Collected data
++++++++++

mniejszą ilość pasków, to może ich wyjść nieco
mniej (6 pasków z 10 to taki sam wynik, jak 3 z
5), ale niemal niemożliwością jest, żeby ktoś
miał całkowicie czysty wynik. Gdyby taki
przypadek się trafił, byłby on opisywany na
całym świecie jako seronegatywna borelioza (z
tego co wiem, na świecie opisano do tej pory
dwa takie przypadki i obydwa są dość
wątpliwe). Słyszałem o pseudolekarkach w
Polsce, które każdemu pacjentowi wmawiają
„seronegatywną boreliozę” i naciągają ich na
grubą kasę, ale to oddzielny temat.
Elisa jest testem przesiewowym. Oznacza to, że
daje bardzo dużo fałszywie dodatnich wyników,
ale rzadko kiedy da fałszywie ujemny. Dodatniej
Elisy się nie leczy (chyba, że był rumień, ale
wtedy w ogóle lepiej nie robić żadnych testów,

++++++++++

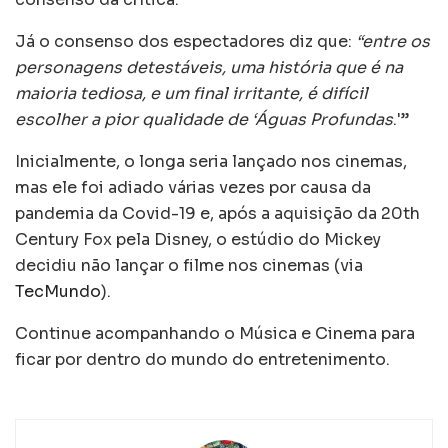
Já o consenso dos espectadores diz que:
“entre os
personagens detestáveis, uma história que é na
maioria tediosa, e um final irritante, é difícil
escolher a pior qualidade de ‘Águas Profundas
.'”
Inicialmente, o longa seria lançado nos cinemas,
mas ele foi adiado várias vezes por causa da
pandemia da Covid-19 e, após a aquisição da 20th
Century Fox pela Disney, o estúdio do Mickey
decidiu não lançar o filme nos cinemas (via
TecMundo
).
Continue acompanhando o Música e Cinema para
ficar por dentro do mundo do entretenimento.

++++++++++

■ What this task involves: Where in the entries above does the word "fałszywie" appear? Copy each line that has it.

■ Result of the exercise:
daje bardzo dużo fałszywie dodatnich wyników,
ale rzadko kiedy da fałszywie ujemny. Dodatniej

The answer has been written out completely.